Action item >> Return only those lines of the material that contain "your".
=== Section Start ===
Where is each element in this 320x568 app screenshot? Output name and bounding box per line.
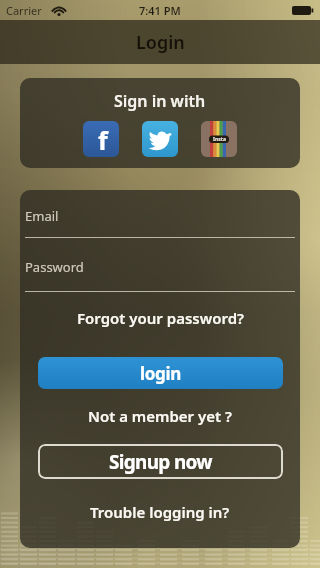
staticText: Sign in with xyxy=(114,90,206,112)
staticText: Login xyxy=(136,30,185,55)
button[interactable]: Signup now xyxy=(38,444,283,479)
staticText: Signup now xyxy=(109,449,212,475)
staticText: f xyxy=(98,123,108,157)
staticText: login xyxy=(140,362,182,385)
button[interactable]: f xyxy=(83,121,119,157)
button[interactable]: Insta xyxy=(201,121,237,157)
button[interactable]: Trouble logging in? xyxy=(90,502,230,522)
button[interactable]: login xyxy=(38,357,283,389)
button[interactable] xyxy=(142,121,178,157)
staticText: Email xyxy=(25,207,59,225)
staticText: 7:41 PM xyxy=(139,3,181,18)
staticText: Carrier xyxy=(6,3,42,18)
staticText: Trouble logging in? xyxy=(90,502,230,522)
staticText: Forgot your password? xyxy=(77,308,244,328)
button[interactable]: Not a member yet ? xyxy=(88,406,232,426)
staticText: Password xyxy=(25,258,84,276)
staticText: Insta xyxy=(213,136,226,143)
button[interactable]: Password xyxy=(20,248,300,288)
button[interactable]: Email xyxy=(20,198,300,238)
button[interactable]: Forgot your password? xyxy=(77,308,244,328)
staticText: Not a member yet ? xyxy=(88,406,232,426)
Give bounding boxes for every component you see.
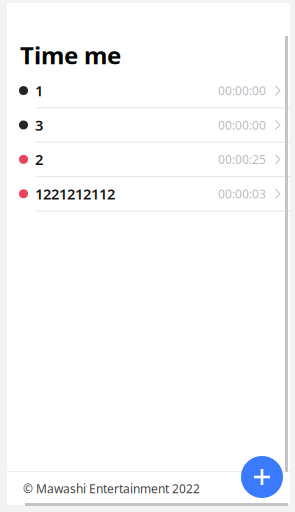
- staticText: 00:00:25: [218, 151, 266, 167]
- staticText: © Mawashi Entertainment 2022: [23, 480, 200, 496]
- staticText: 00:00:00: [218, 83, 266, 98]
- button[interactable]: 1: [7, 74, 290, 108]
- staticText: 2: [35, 150, 43, 169]
- staticText: 00:00:03: [218, 186, 266, 202]
- button[interactable]: 2: [7, 143, 290, 177]
- button[interactable]: 3: [7, 108, 290, 143]
- staticText: 1: [35, 81, 43, 100]
- button[interactable]: Add timer: [241, 456, 283, 498]
- staticText: 3: [35, 115, 43, 135]
- staticText: Time me: [20, 39, 121, 71]
- staticText: 1221212112: [35, 184, 115, 204]
- staticText: 00:00:00: [218, 117, 266, 133]
- button[interactable]: 1221212112: [7, 177, 290, 212]
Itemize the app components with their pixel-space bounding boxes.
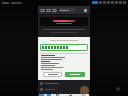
- button[interactable]: Tab 4: [76, 94, 89, 96]
- button[interactable]: [65, 72, 85, 77]
- button[interactable]: Profile: [80, 86, 89, 95]
- button[interactable]: Toolbar action 2: [46, 8, 51, 13]
- button[interactable]: [43, 72, 62, 77]
- button[interactable]: Desktop widget: [116, 87, 120, 91]
- button[interactable]: Address bar: [59, 8, 75, 12]
- button[interactable]: Input field: [40, 44, 88, 51]
- button[interactable]: Tab 3: [63, 94, 76, 96]
- button[interactable]: Menu: [83, 8, 88, 13]
- button[interactable]: Tab 2: [51, 94, 63, 96]
- button[interactable]: [39, 94, 51, 96]
- button[interactable]: Toolbar action 1: [40, 8, 45, 13]
- button[interactable]: Toolbar action 3: [52, 8, 57, 13]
=== Section End ===
Answer box >>
staticText: Forgot your password? xyxy=(77,308,244,328)
button[interactable]: Forgot your password? xyxy=(77,308,244,328)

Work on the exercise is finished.